Fed: Economy Flat to Slower in April, May

U.S. economic activity was flat or slowing in April and May, according to the Federal Reserve's latest anecdotal survey of national economic conditions released on Wednesday -- a report that showed few bright spots in the outlook.

``Most districts report that economic activity was little changed or decelerating in April and May,'' the central bank said in its ``beige book,'' named for the report's cover. The report was compiled by the Minneapolis Fed and is based on information gathered before June 4.

The information will be used by the Fed's policy-setting Federal Open Market Committee when it next meets on June 26-27 to plot interest-rate strategy.

The Fed has already slashed rates by a hefty 2-1/2 percentage points since January in a bid to keep the economy from dipping into recession. Many analysts expect another, possibly smaller, rate cut at the end of the June meeting.

The report found scant signs of inflation and said there was some easing in labor markets for most occupations. ``Wage and price increases are moderate,'' the Fed said, aside from ''significant'' pickups in energy and health-care costs.

The report's tone was not much more optimistic than the previous beige book issued on May 2, when the central bank said all of its districts were reporting slowing economic activity.

``The one bright spot is the continued growth in energy exploration,'' the Fed said in Wednesday's report, after citing stagnation in mining, a leveling off in construction and a slower pace of agricultural activity.

The report also found that most of the Fed's 12 regions reported declining or weak manufacturing activity.

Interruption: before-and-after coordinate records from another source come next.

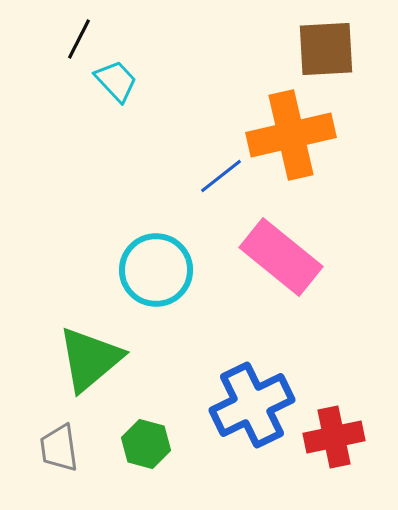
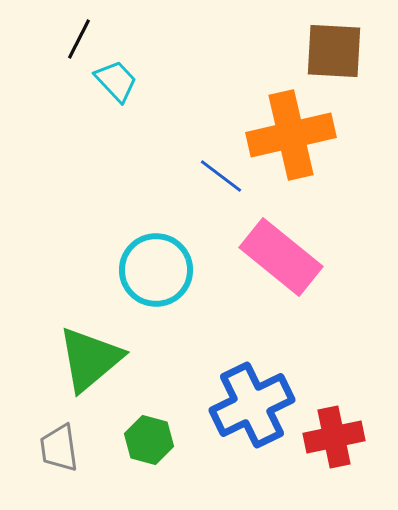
brown square: moved 8 px right, 2 px down; rotated 6 degrees clockwise
blue line: rotated 75 degrees clockwise
green hexagon: moved 3 px right, 4 px up
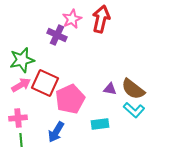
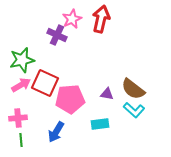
purple triangle: moved 3 px left, 5 px down
pink pentagon: rotated 20 degrees clockwise
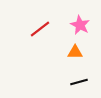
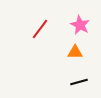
red line: rotated 15 degrees counterclockwise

Many analysts say the nation's manufacturing industries are already in recession, battling to sell off excess inventories. The beige book said the Chicago Fed reported many companies in the Midwest believed ``the worst of high inventory levels is over.''

Consumer spending was termed ``lackluster'' in the report as even tourism showed signs of weakening. Hotel occupancy rates in Manhattan in March and April, for example, were 10 percentage points lower than their year-ago levels, the Fed said.